4. I repeat the process for each zone in the group, and wind up with as many new groups as there are zones in the original group (except for the last one that stays in the group)
5. I go to each of the newly created groups and cut the zone and move it back to the original group. This has to be repeated for each of the zones. Now the sync works in the original group on all zones.

This is an insane amount of work for 1000s of loops. Is it possible to streamline the workflow for what I am doing? 

Thanks in advance,
Hans


----------



## UCAudio (May 17, 2012)

I was planning on developing a pretty big loop based instrument as well utilizing time machine pro and ran into the same wall. I ended up having to shift my focus to another project because it would have been too time consuming to work with the loops that way.


----------



## Hans Adamson (May 18, 2012)

Thanks for replying UCAdio,

I was hoping that among all the programming wizards here, there would be someone that had figured out a shortcut. If none exists, how hard could it be for NI to include a function where all zones from a particular group with the same loop settings would be moved to the same new group when asigned to Time Machine pro, for example. When all zones in the group had been processed, it would be easy to replace the old group. Or, why not, allow selection of multiple zones within the same group (with identical loop settings) to be batch processed and moved to the same new group simultaneously.

Maybe this is already possible, and I just don't know how to do it. Anyone else? 

Thanks,
Hans


----------



## mk282 (May 21, 2012)

Don't click on "Use TimeMachine Pro" in Wave Editor, that is bound to create a new group.

Instead, use the dropdown menu in "Source" module, to switch from sampler/DFD mode to TMP mode. That will not create a new group.


----------



## UCAudio (May 21, 2012)

mk282 @ Mon May 21 said:


> Don't click on "Use TimeMachine Pro" in Wave Editor, that is bound to create a new group.
> 
> Instead, use the dropdown menu in "Source" module, to switch from sampler/DFD mode to TMP mode. That will not create a new group.



Can you sync to bpm this way though?


----------



## mk282 (May 21, 2012)

Yes. Click the "%" sign and choose "zone".


----------



## Hans Adamson (May 22, 2012)

mk282 @ Mon May 21 said:


> Yes.
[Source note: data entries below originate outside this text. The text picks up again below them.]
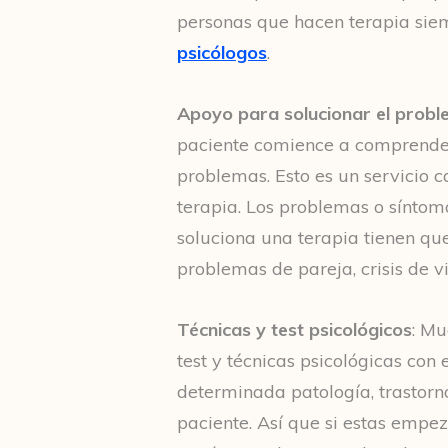
personas que hacen terapia sie
psicólogos
.
Apoyo para solucionar el probl
paciente comience a comprender
problemas. Esto es un servicio c
terapia. Los problemas o sínto
soluciona una terapia tienen que
problemas de pareja, crisis de vi
Técnicas y test psicológicos
: Mu
test y técnicas psicológicas con 
determinada patología, trastorn
paciente. Así que si estas emp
Click the "%" sign and choose "zone".


Thanks MK282, I will test this.


----------



## mk282 (May 22, 2012)

Note: You can use this with Edit All Groups.


----------



## Hans Adamson (May 23, 2012)

MK282, this worked great. What about the loop/legato problem - do you have a solution for this as well:

When using the legato mode for TM Pro in the source module, I can only make a sample play if the overlapped note (legato) is played within the first playback of the loop (before looping). If an overlapped (legato) note is triggered after the initial play-through of the sample, nothing will play back. The previous loop will be cut off, and the legato note will only trigger silence. Only if the legato occurs within the very first playback of the sample, will a new sample be triggered by a legato note.

Is it possible to avoid this limitation? Am I missing something here? The way this legato function for loops is working is really not very player-friendly with all the sound cut-offs it is causing...


----------



## mk282 (May 23, 2012)

That sounds like a bug. Contact NI.


----------